On Friday, US Treasury yields experienced sharpest drop since the pandemic began as investors rushed toward safe haven assets following the emergence of a new coronavirus variant in South Africa.
The two-year Treasury yield, which typically moves in step with interest rate expectations, was down 14.2 basis points at 0.502, the sharpest drop since March 2020.
Yield on 10-year Treasury notes was down 14.9 basis points at 1.495%, the largest drop since February of this year. It last traded at these levels in early November.
Yields had been rising throughout the week following the reappointment on Monday of Jerome Powell to a second term at the helm of the Federal Reserve.
That, along with signs of strength in the US economy, had pressed investors into taking bets that the Fed would move more aggressively to fight inflation.

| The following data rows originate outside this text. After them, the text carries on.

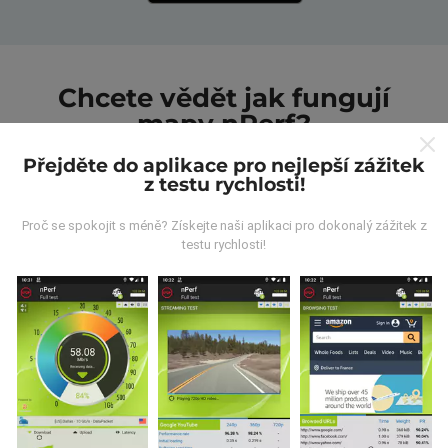
Chcete vědět jak fungují
mapy nPerf?
Přejděte do aplikace pro nejlepší zážitek
z testu rychlosti!
Proč se spokojit s méně? Získejte naši aplikaci pro dokonalý zážitek z
testu rychlosti!
Odkud pocházejí data?
Data jsou shromažďována z testů prováděných
uživateli aplikace nPerf. Jedná se o testy prováděné v
reálných podmínkách přímo v terénu. Pokud se chcete
také zapojit, stáhněte si do svého smartphonu
aplikaci nPerf.
Čím více údajů bude, tím komplexnější
budou mapy!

The yield curve steepened, with spreads between five- and 30-year Treasuries rising back to their levels before the news of Powell’s reappointment on Monday.
Right now the USD is being driven by US yields. Over the last few days yields had been driven higher by faster Fed tapering expectations.
This was fueled by Clarida’s and then Daly’s comments. Now the variant news hits folks think this may halt the Fed taper timetable.
Fed fund futures give the impression that rate hike expectations are dipping now. This hits yields, this weakens the USD. This is a yield driven story and why the USD is weaker on Friday.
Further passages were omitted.